April 23, 2016
Em um ano marcado pela elevação da inadimplência no mercado brasileiro, alguns setores se esforçam para se precaver destes passivos. O agronegócio é um dos segmentos que enxergam o seguro de crédito como ferramenta para controlar os déficits, passando a empregar o produto como garantia de fluxo de caixa.

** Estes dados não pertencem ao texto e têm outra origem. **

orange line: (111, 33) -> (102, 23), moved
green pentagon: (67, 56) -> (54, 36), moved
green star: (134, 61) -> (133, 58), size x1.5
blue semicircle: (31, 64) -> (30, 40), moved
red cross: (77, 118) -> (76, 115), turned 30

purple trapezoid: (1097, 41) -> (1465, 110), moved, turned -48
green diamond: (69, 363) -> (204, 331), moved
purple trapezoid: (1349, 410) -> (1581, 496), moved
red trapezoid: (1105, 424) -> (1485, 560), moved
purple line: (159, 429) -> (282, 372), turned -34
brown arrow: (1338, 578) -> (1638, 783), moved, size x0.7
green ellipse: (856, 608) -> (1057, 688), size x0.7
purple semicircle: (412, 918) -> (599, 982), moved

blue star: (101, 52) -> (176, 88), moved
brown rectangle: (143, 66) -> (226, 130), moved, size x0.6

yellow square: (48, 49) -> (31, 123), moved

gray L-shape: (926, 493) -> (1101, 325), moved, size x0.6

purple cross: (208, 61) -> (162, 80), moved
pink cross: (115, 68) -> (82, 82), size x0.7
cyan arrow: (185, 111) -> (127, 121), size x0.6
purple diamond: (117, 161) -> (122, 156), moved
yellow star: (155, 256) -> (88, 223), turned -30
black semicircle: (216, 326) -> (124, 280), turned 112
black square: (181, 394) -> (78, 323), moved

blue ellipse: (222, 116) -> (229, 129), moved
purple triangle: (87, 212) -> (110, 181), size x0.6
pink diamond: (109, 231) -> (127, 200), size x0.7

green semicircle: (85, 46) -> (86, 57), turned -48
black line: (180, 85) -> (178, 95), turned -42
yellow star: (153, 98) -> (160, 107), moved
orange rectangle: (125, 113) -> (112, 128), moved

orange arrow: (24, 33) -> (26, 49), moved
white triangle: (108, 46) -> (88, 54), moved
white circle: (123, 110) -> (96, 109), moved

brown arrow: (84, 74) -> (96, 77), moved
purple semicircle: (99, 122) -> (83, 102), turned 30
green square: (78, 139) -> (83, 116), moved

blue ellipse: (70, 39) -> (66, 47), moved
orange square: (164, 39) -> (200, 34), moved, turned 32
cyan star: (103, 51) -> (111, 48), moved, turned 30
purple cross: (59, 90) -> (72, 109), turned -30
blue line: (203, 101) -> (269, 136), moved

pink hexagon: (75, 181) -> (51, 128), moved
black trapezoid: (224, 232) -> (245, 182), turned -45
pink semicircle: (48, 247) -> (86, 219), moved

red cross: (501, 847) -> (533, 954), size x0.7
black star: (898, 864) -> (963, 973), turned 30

O seguro de crédito vem ganhando notoriedade no mercado brasileiro nos últimos anos. De acordo com a Superintendência de Seguros Privados (Susep); esse ramo cresceu 15% em 2015. “Se por um lado, o estímulo ao crédito sofre com frequentes idas e vindas, o distribuidor rural precisa se resguardar quanto aos possíveis débitos de seus clientes para se manter competitivo no setor e dar vazão à produção de insumos, defensivos e bens de capital, ainda mais em um cenário complexo pelo qual passamos”, analisa Hugo Carson, Responsável pela área de Seguro de Crédito da AIG Brasil.
A AIG é um exemplo do incremento dessa carteira no mercado segurador. Em 2015, a Companhia registrou crescimento na ordem de 30% em relação a 2014, segundo dados regulados pela Susep.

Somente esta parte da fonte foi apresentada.